What you need to do: Return verbatim the portion of the material below that starts at the line containing "rognoz gospodarczych. Poznaj" and ends at its last line.

Data provided:
● ● ●
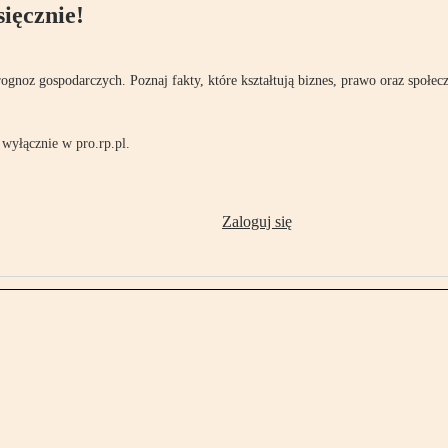
ięcznie!
rognoz gospodarczych. Poznaj fakty, które kształtują biznes, prawo oraz społec
wyłącznie w pro.rp.pl.
Zaloguj się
● ● ●
Solution for this problem:
rognoz gospodarczych. Poznaj fakty, które kształtują biznes, prawo oraz społec
wyłącznie w pro.rp.pl.
Zaloguj się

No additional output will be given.